Question: makeTxDbFromGFF returns empty object
3.1 years ago by
France
TimothéeFlutre70 wrote:

I would like to make a TxDb package from a GFF file using GenomicFeatures, but can't get it to work. Below is a reproducible example on a small subset.

Retrieve the GFF file:

gff.file <- "Vitis_vinifera_annotation.gff.gz"
cmd <- paste0("wget ", url, " ", gff.file)
system(cmd)

Extract a small subset:

gff.file.small <- "subset.gff"
cmd <- paste0("zcat ", gff.file, " | grep -w 'chr2' | head -100 > ", gff.file.small)
system(cmd)

Make a txdb object:

library(GenomicFeatures)
library(BSgenome.Vvinifera.URGI.IGGP12Xv0)
txdb <- makeTxDbFromGFF(file=gff.file.small, format="auto", dataSource=url,
organism="Vitis vinifera", taxonomyId=29760,
chrominfo=seqinfo(BSgenome.Vvinifera.URGI.IGGP12Xv0))
txdb # shows transcript_nrow=0, exon_nrow=0, etc
length(tmp <- transcripts(txdb)) # 0

Is it because the initial GFF file is badly formatted?
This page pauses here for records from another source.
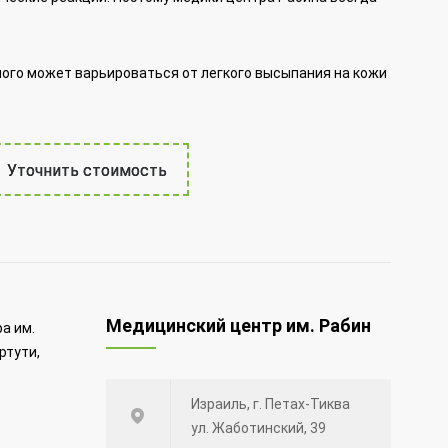
ого может варьироваться от легкого высыпания на кожи
Уточнить стоимость
Медицинский центр им. Рабин
а им.
ртути,
Израиль, г. Петах-Тиква
ул. Жаботинский, 39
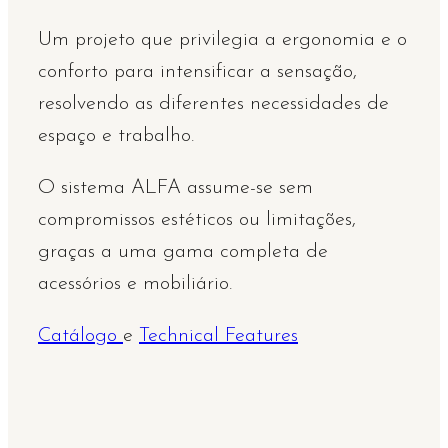
Um projeto que privilegia a ergonomia e o
conforto para intensificar a sensação,
resolvendo as diferentes necessidades de
espaço e trabalho.
O sistema ALFA assume-se sem
compromissos estéticos ou limitações,
graças a uma gama completa de
acessórios e mobiliário.
Catálogo
e
Technical Features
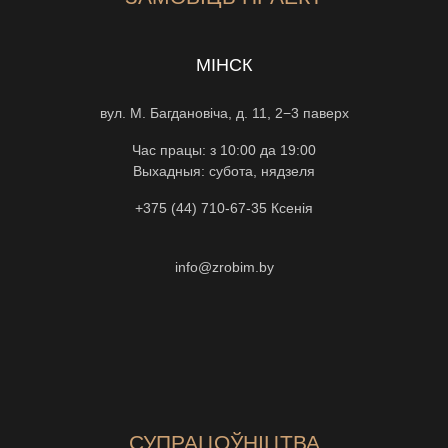
МІНСК
вул. М. Багдановіча, д. 11, 2−3 паверх
Час працы: з 10:00 да 19:00
Выхадныя: субота, нядзеля
+375 (44) 710-67-35
Ксенiя
info@zrobim.by
СУПРАЦОЎНІЦТВА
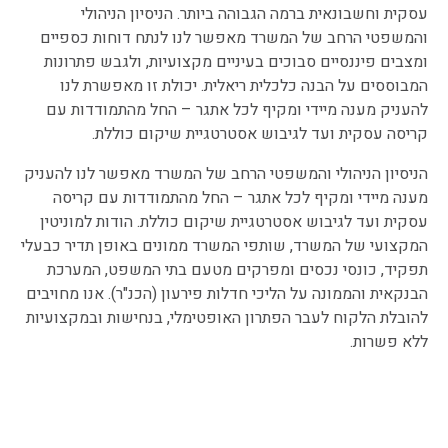
עסקית וחשבונאית ברמה הגבוהה ביותר. הניסיון הניהולי
והמשפטי הרחב של המשרד מאפשר לנו לנתח דוחות כספיים
ומצבים פיננסיים סבוכים בעיניים מקצועיות, ולגבש פתרונות
המבוססים על הבנה כלכלית ריאלית. יכולת זו מאפשרת לנו
להעניק מענה מיידי ומקיף לכל אתגר – החל מהתמודדות עם
קריסה עסקית ועד לגיבוש אסטרטגיית שיקום כוללת.
הניסיון הניהולי והמשפטי הרחב של המשרד מאפשר לנו להעניק
מענה מיידי ומקיף לכל אתגר – החל מהתמודדות עם קריסה
עסקית ועד לגיבוש אסטרטגיית שיקום כוללת. הודות למוניטין
המקצועי של המשרד, שותפי המשרד ממונים באופן תדיר כבעלי
תפקיד, כונסי נכסים ומפרקים מטעם בתי המשפט, המערכת
הבנקאית והממונה על הליכי חדלות פירעון (הכנ"ר). אנו מחויבים
להובלת הלקוח לעבר הפתרון האופטימלי, בנחישות ובמקצועיות
ללא פשרות.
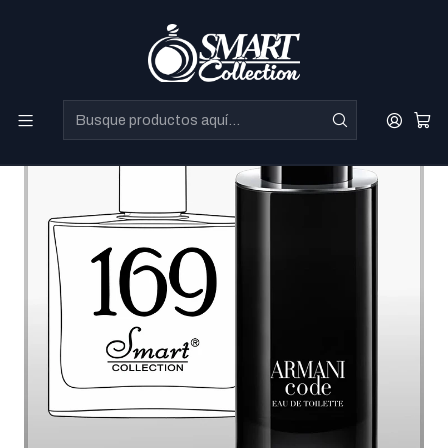
Perfumes Directo de Dubai a precios increibles.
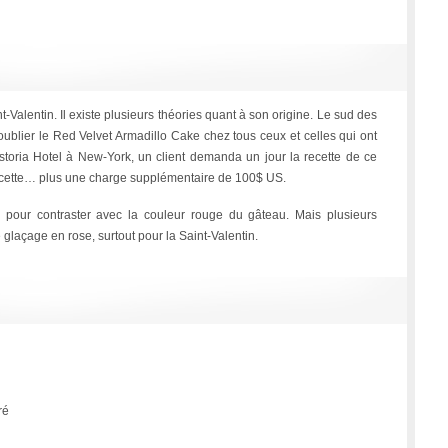
t-Valentin. Il existe plusieurs théories quant à son origine. Le sud des
ublier le Red Velvet Armadillo Cake chez tous ceux et celles qui ont
Astoria Hotel à New-York, un client demanda un jour la recette de ce
 recette… plus une charge supplémentaire de 100$ US.
 pour contraster avec la couleur rouge du gâteau. Mais plusieurs
 glaçage en rose, surtout pour la Saint-Valentin.
ré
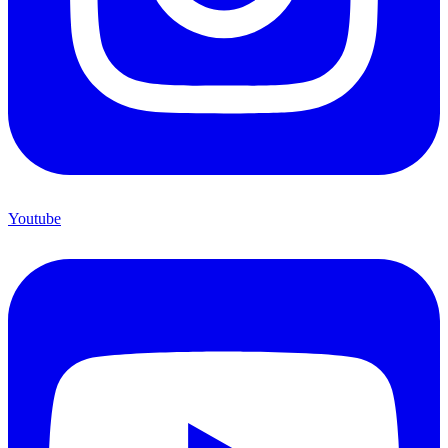
Youtube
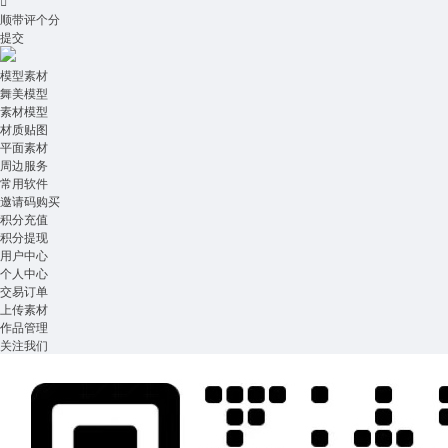

顺带评个分
提交
模型素材
舞美模型
素材模型
材质贴图
平面素材
周边服务
常用软件
邀请码购买
积分充值
积分提现
用户中心
个人中心
交易订单
上传素材
作品管理
关注我们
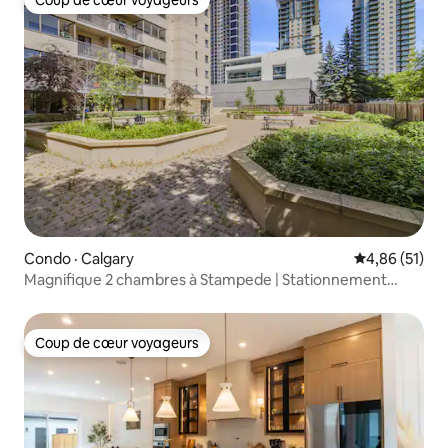
Coup de cœur voyageurs
Coup de cœur voyageurs
Condo · Calgary
Note moyenne
4,86 (51)
Magnifique 2 chambres à Stampede | Stationnement
gratuit
Coup de cœur voyageurs
Coup de cœur voyageurs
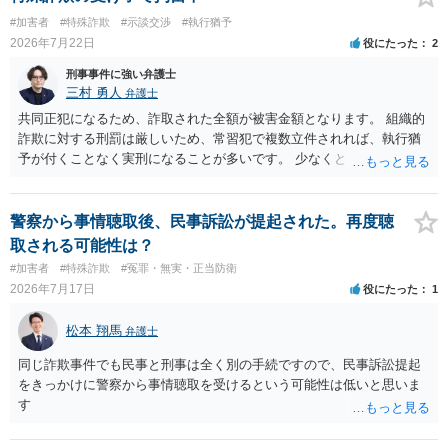
#加害者
#特殊詐欺
#示談交渉
#執行猶予
2026年7月22日
役にたった
2
刑事事件に強い弁護士
三村 勇人
弁護士
共同正犯になるため、詐取された全額が被害金額となります。 組織的
詐欺に対する刑罰は厳しいため、常習犯で複数立件されれば、執行猶
予が付くことなく実刑になることが多いです。 少なくとも、執行猶予
を狙うのであれば、被害弁済を行うことがマストになるかと思いま
す。 弁護士を介して共犯者数人で被害弁済を行うこともあります。 保
釈申請については、共犯なので、全て公判請求されるまで難しいです
警察から事情聴取後、民事訴訟が提起された。再度聴
が、個別具体的な事情により異なります。 弁護方針により、結果が変
取される可能性は？
わるため、刑事事件に精通している弁護人を選任されることをお勧め
#加害者
#特殊詐欺
#冤罪・無実・正当防衛
いたします。
2026年7月17日
役にたった
1
松本 翔馬
弁護士
同じ詐欺事件でも民事と刑事は全く別の手続ですので、民事訴訟提起
をきっかけに警察から事情聴取を受けるという可能性は低いと思いま
す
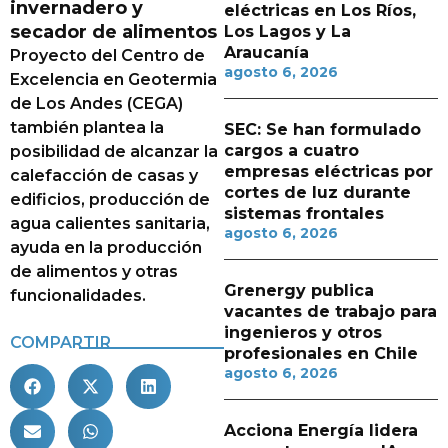
invernadero y
eléctricas en Los Ríos,
secador de alimentos
Los Lagos y La
Araucanía
Proyecto del Centro de
agosto 6, 2026
Excelencia en Geotermia
de Los Andes (CEGA)
también plantea la
SEC: Se han formulado
cargos a cuatro
posibilidad de alcanzar la
empresas eléctricas por
calefacción de casas y
cortes de luz durante
edificios, producción de
sistemas frontales
agua calientes sanitaria,
agosto 6, 2026
ayuda en la producción
de alimentos y otras
Grenergy publica
funcionalidades.
vacantes de trabajo para
ingenieros y otros
COMPARTIR
profesionales en Chile
agosto 6, 2026
Acciona Energía lidera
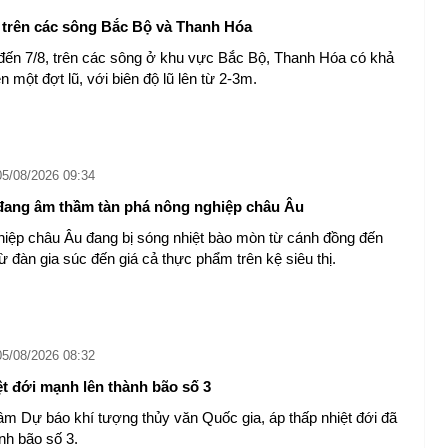
 trên các sông Bắc Bộ và Thanh Hóa
đến 7/8, trên các sông ở khu vực Bắc Bộ, Thanh Hóa có khả
n một đợt lũ, với biên độ lũ lên từ 2-3m.
05/08/2026 09:34
ang âm thầm tàn phá nông nghiệp châu Âu
iệp châu Âu đang bị sóng nhiệt bào mòn từ cánh đồng đến
từ đàn gia súc đến giá cả thực phẩm trên kệ siêu thị.
05/08/2026 08:32
ệt đới mạnh lên thành bão số 3
âm Dự báo khí tượng thủy văn Quốc gia, áp thấp nhiệt đới đã
nh bão số 3.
Answer: C: makeTxDbFromGFF returns empty object
3.1 years ago by
United States
Michael Lawrence11k wrote:

It's a GFF2 file, while the TxDb stuff only supports GTF and GFF3. There is no standard way of expressing gene models with GFF2. You could probably figure out a way to convert that file to GFF3.

Just jumping in; alternatively you could try to get a GFF3 or a GTF file from Ensembl plants, e.g.

ftp://ftp.ensemblgenomes.org/pub/plants/current/gff3/vitis_vinifera

(for other versions than "current" just browse the ftp)

By the way, if you're working with Ensembl annotations you could also consider to give a quick glance to the ensembldb package. The EnsDb objects from that package provide a similar (almost the same) functionality than the TxDb objects. Also, you have the ensDbFromGtf and ensDbFromGff methods to create such an EnsDb from a GTF or GFF3; ideally check out the current devel version of the package (will be released soon with Bioc 3.3).

cheers, jo

@MichaelLawrence Thanks, I will (try to) figure out a way to convert the GFF2 file into GFF3

@Johannes Rainer I am aware that I can retrieve annotations at Ensembl, but it happens that I specifically want these, which may be a bit different than the ones at Ensembl, which is something that I should indeed check at some point

It looks like there are GFF3 annotations under the "V1" heading. It's only V0 that are GFF2.